Model pool (SPEC §6.3 — as amended by A3, A4)

Ten models stratified by tier: 3 reasoning models (qwen3.6-flash, deepseek-v4-flash, minimax-m2.5) receiving reasoning: {effort: "high"}, and 7 non-reasoning models. Same 10 models serve as both subjects and judges (cross-judge matrix); judges from the reasoning tier run with reasoning: {exclude: true}. Self-judgments (judge family matches subject family) are excluded from primary CQS computation.

Primary statistical criterion (SPEC §9)

The pre-registered headline result is a Kruskal–Wallis omnibus test on CQS_craft across the 9 preambles, with a mixed-effects model CQS_craft ~ preamble + (1|model) + (1|task) as the secondary contrast, plus bootstrap CIs on per-condition means. The hypothesis is supported if KW p < 0.05 in at least one of {pooled, non-reasoning sub-pool, reasoning sub-pool} stratifications.

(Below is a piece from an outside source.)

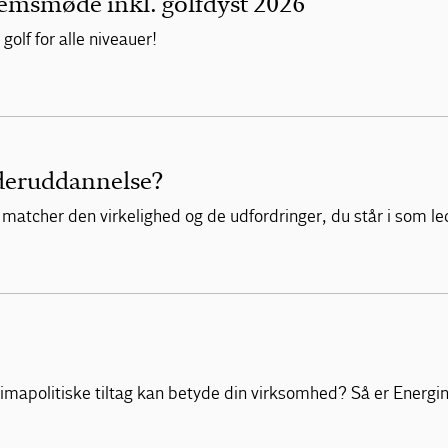
emsmøde inkl. golfdyst 2026
lf for alle niveauer!
ederuddannelse?
 matcher den virkelighed og de udfordringer, du står i som le
limapolitiske tiltag kan betyde din virksomhed? Så er Energin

Other locked items (SPEC §7)

  • Self-judgment exclusion for primary CQS, with the self-vs-cross delta reported as an F3-style hygiene check.
  • Power floor: any condition with <60 valid post-attrition samples is flagged; conclusions restricted to conditions clearing 100.
  • Extraction fidelity: failed extractions are logged and excluded, never scored as zero.
  • Reproducibility: seeds, temperature, model versions, and preamble text hashes persisted with every generation record.

How amendments are handled

SPEC §7 establishes the boundary explicitly:

§6.1 (conditions), §6.2 (task IDs), §6.5 (metric formula and weights) are locked at the start of generation. Any amendment after generation begins must be logged as a documented pre-registration drift event with rationale.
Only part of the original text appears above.